Instructions to follow: For the word "badge", tally the lines of the data that contain it and give the tally alone.

[Document layout detection data]
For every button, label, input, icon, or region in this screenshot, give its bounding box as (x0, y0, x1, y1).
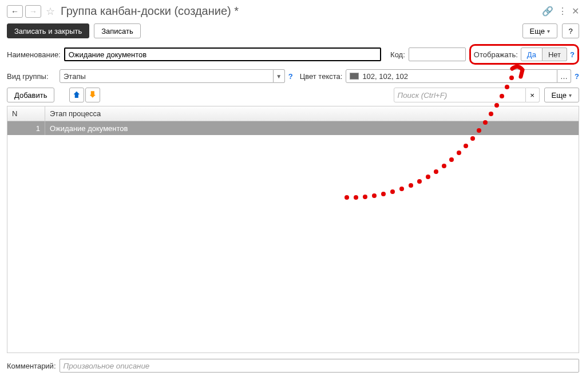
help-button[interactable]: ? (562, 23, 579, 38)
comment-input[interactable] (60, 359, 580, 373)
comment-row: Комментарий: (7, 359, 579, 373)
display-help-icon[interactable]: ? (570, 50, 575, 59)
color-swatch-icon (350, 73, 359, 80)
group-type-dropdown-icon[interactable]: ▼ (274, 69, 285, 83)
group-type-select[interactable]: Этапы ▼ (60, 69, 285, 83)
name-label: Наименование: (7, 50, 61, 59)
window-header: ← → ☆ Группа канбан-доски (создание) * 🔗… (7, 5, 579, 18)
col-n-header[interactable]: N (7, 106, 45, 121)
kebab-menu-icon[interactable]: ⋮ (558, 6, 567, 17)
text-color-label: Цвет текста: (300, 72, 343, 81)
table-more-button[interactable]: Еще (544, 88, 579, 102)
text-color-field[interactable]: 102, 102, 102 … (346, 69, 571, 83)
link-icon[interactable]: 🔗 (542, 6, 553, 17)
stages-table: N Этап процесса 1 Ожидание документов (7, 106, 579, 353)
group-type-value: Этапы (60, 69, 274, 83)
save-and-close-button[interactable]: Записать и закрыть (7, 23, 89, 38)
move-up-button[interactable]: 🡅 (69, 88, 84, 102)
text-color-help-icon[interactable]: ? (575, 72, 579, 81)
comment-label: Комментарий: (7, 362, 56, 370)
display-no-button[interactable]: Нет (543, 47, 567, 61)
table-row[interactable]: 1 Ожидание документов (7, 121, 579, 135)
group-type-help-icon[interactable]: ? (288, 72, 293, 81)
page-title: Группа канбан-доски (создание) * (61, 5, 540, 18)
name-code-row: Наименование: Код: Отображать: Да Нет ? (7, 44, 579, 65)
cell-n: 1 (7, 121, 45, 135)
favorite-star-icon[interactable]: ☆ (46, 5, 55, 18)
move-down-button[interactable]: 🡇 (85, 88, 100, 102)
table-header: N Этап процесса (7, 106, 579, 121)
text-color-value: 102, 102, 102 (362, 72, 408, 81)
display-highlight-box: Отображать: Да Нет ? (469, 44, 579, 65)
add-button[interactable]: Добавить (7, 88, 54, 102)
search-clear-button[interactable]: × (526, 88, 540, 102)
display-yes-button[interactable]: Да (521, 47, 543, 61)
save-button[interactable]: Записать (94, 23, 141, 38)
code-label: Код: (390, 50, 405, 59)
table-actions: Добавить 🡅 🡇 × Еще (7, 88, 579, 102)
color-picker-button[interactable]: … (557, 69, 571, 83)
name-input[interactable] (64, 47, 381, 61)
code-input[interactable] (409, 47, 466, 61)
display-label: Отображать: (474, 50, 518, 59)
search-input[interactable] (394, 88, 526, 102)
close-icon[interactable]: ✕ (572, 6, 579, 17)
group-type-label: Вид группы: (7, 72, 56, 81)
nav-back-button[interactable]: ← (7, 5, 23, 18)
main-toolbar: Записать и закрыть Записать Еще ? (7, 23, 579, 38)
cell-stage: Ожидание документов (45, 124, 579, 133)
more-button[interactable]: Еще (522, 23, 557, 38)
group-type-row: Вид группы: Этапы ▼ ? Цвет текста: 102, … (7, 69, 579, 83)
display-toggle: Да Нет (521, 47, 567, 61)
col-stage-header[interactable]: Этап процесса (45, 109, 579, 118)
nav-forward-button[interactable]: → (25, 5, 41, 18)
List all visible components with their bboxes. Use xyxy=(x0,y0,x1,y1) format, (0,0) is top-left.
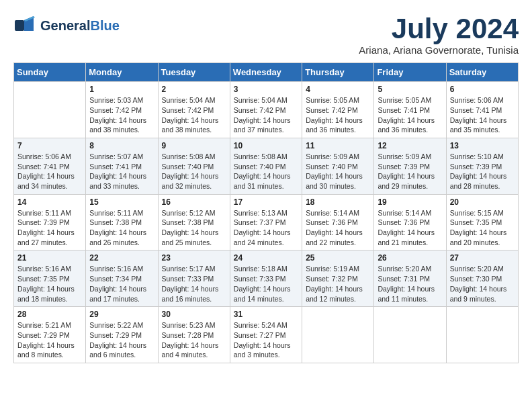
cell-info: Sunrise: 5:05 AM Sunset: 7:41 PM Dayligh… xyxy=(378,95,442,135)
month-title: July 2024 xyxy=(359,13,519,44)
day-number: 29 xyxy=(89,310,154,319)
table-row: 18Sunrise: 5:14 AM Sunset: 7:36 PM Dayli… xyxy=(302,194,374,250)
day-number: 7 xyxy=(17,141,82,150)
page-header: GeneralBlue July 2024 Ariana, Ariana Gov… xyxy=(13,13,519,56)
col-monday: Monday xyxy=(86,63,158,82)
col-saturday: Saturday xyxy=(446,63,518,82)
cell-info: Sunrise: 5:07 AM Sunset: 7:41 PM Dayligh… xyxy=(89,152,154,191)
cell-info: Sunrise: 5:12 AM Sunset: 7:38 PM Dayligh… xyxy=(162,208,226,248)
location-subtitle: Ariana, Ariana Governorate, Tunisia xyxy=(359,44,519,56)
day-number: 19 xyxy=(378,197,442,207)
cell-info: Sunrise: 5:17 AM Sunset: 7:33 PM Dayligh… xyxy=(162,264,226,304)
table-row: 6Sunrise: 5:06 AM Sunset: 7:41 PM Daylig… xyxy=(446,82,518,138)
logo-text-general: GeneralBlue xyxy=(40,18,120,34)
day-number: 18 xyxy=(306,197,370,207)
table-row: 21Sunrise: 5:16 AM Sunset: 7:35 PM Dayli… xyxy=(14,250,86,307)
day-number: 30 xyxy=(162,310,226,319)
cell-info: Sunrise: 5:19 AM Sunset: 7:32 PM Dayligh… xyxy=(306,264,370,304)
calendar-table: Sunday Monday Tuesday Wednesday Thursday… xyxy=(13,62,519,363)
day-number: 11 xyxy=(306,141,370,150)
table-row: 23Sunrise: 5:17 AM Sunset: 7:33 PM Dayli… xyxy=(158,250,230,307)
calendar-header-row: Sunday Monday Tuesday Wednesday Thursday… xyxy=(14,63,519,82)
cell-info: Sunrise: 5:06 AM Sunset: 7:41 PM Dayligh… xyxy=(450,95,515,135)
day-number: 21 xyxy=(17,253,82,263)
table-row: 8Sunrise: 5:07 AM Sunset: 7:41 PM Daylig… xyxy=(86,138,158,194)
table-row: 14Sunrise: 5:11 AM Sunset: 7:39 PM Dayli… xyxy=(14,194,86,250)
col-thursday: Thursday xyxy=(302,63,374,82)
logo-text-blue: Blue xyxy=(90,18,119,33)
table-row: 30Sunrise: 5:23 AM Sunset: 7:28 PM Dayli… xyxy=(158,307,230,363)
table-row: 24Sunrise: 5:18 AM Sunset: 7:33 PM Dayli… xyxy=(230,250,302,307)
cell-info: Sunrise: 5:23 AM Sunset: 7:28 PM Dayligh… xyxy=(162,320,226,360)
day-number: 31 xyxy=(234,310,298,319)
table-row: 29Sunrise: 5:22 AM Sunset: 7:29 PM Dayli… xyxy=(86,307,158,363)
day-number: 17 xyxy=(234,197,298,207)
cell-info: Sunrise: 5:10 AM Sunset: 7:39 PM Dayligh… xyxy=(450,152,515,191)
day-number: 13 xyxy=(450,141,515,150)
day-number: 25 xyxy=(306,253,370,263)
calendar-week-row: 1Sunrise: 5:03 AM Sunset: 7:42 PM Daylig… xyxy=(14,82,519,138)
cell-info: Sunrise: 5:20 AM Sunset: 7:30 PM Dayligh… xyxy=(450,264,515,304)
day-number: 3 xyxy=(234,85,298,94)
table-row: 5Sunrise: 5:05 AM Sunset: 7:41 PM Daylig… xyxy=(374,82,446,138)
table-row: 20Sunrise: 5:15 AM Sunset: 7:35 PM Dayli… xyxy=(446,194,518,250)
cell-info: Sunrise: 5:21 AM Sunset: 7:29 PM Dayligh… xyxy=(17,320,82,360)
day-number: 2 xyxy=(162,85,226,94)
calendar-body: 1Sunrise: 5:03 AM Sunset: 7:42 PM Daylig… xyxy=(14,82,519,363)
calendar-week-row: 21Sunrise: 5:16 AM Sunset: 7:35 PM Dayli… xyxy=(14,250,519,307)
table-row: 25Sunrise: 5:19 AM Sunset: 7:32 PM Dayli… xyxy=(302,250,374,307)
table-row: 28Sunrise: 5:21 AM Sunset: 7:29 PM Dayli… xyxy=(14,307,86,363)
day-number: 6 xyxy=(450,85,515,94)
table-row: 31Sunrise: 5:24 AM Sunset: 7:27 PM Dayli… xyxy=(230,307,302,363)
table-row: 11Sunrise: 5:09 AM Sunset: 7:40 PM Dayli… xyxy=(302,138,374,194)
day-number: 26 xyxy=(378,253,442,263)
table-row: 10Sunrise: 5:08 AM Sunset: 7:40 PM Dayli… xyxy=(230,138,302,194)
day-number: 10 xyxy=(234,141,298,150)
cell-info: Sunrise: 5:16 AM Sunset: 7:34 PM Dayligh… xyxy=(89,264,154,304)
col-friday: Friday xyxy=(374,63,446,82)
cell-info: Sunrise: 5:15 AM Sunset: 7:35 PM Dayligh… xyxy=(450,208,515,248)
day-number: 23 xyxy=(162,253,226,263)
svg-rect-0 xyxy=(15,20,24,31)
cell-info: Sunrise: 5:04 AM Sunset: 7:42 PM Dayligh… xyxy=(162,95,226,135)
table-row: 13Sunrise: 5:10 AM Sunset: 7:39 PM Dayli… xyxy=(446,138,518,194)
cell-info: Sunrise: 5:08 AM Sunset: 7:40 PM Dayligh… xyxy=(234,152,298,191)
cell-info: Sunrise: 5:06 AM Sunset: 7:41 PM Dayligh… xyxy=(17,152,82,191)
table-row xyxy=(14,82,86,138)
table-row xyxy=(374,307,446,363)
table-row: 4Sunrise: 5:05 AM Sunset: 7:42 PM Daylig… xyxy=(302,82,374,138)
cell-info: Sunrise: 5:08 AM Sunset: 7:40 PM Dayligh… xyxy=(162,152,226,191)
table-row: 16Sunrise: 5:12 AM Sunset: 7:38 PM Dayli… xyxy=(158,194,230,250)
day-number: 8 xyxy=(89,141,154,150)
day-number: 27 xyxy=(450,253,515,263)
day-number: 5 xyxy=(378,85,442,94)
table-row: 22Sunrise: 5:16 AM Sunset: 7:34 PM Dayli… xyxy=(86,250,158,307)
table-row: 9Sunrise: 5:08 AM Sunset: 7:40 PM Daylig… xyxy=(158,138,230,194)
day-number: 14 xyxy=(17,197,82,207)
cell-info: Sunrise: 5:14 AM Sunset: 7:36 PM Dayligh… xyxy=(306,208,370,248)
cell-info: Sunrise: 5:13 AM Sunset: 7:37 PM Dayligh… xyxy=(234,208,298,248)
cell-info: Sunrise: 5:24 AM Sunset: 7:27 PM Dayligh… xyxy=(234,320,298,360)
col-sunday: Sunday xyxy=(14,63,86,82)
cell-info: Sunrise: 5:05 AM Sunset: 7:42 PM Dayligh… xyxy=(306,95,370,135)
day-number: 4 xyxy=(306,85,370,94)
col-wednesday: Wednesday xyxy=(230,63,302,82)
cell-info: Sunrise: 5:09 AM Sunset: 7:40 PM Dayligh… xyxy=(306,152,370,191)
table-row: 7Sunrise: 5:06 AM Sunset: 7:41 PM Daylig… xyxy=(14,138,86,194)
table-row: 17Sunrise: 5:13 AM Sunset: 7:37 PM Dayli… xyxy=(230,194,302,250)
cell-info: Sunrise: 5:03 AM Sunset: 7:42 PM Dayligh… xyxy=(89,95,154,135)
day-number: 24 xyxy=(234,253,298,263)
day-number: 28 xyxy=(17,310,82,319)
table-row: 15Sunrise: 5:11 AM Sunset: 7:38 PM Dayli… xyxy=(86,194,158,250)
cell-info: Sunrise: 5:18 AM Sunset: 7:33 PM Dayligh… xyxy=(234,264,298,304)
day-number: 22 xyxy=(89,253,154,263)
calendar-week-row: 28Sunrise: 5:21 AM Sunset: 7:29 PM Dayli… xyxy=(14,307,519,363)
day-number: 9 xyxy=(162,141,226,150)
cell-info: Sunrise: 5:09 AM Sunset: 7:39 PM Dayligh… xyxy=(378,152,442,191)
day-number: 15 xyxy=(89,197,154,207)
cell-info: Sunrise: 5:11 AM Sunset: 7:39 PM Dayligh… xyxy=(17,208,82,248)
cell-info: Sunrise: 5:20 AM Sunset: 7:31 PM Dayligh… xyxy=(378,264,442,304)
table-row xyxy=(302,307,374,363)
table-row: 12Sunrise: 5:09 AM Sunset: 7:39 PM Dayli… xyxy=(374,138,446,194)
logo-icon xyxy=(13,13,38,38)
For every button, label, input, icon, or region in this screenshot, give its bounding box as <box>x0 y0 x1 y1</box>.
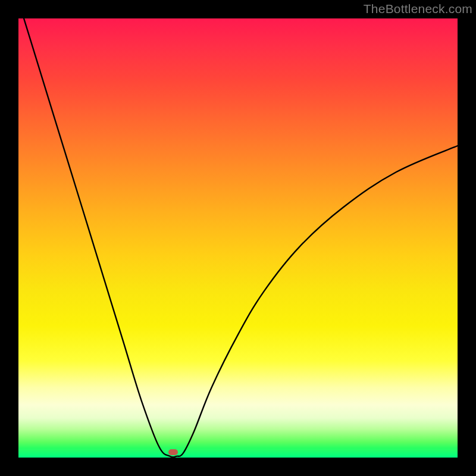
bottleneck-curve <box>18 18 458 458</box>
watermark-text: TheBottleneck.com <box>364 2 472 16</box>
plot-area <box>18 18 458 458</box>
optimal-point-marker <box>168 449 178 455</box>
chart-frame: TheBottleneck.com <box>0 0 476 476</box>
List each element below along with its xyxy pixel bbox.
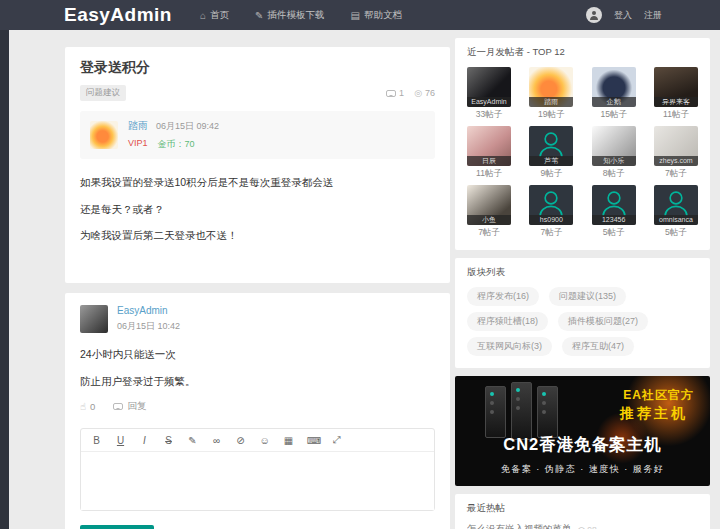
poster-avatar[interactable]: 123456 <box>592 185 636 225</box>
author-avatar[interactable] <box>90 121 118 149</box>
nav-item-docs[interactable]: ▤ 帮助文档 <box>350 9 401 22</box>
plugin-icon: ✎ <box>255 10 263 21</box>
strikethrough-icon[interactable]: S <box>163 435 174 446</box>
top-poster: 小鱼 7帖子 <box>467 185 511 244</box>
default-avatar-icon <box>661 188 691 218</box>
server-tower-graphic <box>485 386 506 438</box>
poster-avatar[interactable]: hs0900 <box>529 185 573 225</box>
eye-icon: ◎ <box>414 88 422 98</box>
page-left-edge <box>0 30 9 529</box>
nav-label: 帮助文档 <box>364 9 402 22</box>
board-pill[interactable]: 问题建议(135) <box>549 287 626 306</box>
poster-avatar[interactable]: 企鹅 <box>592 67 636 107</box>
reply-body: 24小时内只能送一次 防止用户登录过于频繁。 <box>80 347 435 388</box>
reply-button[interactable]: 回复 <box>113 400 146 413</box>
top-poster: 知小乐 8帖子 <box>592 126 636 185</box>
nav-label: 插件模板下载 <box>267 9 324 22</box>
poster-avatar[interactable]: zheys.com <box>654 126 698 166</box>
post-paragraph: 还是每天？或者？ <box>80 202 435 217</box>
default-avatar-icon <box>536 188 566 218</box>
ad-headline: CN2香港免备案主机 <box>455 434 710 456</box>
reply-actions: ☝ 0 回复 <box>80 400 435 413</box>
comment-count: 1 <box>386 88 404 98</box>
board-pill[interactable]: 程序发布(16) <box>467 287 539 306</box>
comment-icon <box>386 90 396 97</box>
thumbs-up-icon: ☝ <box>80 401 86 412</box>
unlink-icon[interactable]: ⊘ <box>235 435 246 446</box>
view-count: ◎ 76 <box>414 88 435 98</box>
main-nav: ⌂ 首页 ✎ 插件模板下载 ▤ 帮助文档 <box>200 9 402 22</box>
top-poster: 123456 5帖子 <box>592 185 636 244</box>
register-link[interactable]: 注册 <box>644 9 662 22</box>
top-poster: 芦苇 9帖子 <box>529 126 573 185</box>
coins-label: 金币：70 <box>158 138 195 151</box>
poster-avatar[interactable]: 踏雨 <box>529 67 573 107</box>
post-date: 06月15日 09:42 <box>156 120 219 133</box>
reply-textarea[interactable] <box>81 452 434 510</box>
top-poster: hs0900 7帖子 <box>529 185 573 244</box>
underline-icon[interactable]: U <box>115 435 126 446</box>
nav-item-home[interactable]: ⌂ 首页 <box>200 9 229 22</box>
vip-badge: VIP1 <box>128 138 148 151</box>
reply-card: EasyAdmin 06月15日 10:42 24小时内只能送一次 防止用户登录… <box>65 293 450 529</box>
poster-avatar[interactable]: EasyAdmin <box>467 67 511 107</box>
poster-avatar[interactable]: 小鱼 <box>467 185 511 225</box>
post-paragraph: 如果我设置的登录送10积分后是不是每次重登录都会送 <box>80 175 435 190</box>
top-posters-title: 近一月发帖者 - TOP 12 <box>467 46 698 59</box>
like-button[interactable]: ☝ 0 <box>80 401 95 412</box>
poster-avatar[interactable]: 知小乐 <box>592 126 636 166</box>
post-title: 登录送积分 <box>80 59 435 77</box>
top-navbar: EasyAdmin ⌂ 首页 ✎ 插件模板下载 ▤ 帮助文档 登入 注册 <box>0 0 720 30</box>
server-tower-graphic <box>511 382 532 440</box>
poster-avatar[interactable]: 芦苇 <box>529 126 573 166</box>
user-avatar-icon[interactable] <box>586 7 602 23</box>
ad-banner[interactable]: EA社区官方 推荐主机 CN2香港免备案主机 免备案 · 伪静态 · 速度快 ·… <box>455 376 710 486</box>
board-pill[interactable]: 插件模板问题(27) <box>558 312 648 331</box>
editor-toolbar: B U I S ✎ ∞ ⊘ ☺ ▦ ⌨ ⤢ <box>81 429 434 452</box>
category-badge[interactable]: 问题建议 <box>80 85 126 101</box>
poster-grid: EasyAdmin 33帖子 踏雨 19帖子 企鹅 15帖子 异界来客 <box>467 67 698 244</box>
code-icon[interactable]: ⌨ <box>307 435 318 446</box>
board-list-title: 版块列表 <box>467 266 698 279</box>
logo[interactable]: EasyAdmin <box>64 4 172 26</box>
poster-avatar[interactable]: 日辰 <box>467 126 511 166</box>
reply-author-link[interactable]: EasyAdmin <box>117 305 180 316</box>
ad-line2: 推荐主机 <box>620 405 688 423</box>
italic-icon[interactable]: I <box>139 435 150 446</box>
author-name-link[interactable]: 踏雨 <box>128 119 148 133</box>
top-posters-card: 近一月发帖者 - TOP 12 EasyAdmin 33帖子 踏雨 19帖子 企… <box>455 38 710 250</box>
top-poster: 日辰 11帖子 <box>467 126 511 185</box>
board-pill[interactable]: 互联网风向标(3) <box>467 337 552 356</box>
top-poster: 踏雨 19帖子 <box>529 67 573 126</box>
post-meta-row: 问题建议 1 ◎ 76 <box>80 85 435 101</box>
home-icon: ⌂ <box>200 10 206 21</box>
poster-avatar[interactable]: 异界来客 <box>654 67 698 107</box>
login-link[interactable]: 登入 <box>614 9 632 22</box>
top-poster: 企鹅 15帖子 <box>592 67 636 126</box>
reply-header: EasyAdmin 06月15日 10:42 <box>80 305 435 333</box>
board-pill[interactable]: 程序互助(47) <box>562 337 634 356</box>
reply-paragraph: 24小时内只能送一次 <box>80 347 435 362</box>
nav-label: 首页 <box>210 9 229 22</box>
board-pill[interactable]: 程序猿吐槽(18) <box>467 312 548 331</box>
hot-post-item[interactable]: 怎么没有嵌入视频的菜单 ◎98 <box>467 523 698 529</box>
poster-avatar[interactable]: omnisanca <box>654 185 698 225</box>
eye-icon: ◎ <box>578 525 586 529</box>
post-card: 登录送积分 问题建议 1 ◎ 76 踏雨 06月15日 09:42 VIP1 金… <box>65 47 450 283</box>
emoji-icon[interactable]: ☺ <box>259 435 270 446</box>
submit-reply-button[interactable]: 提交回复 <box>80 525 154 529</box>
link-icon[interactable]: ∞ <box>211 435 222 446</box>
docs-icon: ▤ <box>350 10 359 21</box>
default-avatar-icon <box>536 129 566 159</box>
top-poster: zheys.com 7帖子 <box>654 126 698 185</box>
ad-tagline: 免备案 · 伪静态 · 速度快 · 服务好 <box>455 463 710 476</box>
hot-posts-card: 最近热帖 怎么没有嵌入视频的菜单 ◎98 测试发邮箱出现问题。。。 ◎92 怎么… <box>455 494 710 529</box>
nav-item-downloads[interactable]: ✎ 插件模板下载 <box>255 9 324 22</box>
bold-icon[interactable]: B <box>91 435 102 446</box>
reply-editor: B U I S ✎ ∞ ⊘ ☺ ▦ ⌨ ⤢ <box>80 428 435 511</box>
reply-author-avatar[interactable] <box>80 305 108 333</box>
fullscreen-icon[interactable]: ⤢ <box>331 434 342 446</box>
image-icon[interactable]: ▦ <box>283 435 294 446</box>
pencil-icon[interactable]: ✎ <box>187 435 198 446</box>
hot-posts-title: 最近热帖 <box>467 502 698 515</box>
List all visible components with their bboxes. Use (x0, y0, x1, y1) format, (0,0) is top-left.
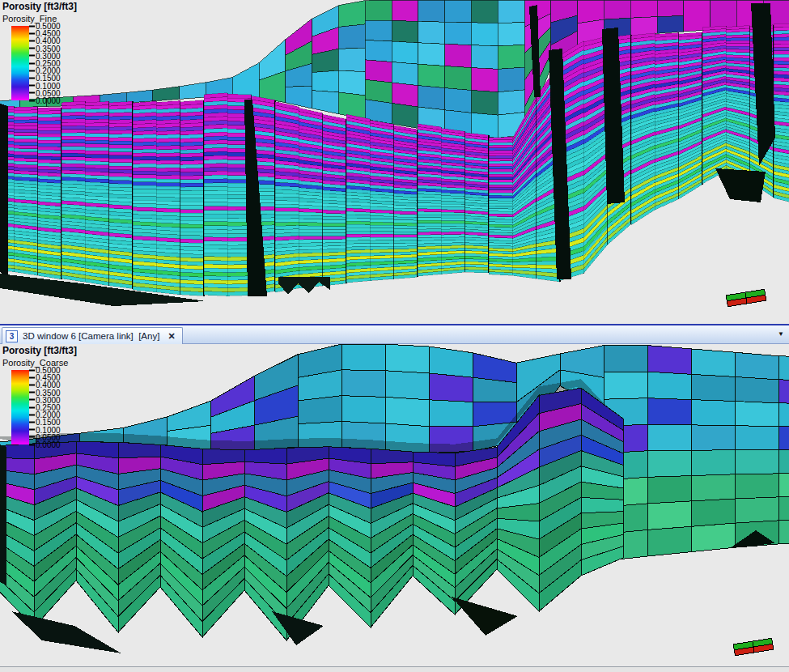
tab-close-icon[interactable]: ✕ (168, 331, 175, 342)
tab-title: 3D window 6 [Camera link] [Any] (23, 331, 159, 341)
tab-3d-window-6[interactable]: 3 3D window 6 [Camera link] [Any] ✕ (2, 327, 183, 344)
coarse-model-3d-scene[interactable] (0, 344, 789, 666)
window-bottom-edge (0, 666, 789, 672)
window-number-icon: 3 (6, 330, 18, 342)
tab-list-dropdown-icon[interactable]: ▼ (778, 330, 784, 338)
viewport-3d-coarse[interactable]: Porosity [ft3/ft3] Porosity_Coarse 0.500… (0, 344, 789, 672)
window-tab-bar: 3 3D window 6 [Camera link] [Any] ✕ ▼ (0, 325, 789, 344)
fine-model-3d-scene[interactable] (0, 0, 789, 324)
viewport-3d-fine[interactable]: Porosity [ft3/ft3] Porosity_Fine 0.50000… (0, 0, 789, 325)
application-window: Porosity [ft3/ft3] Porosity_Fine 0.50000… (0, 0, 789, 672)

Answer space: 2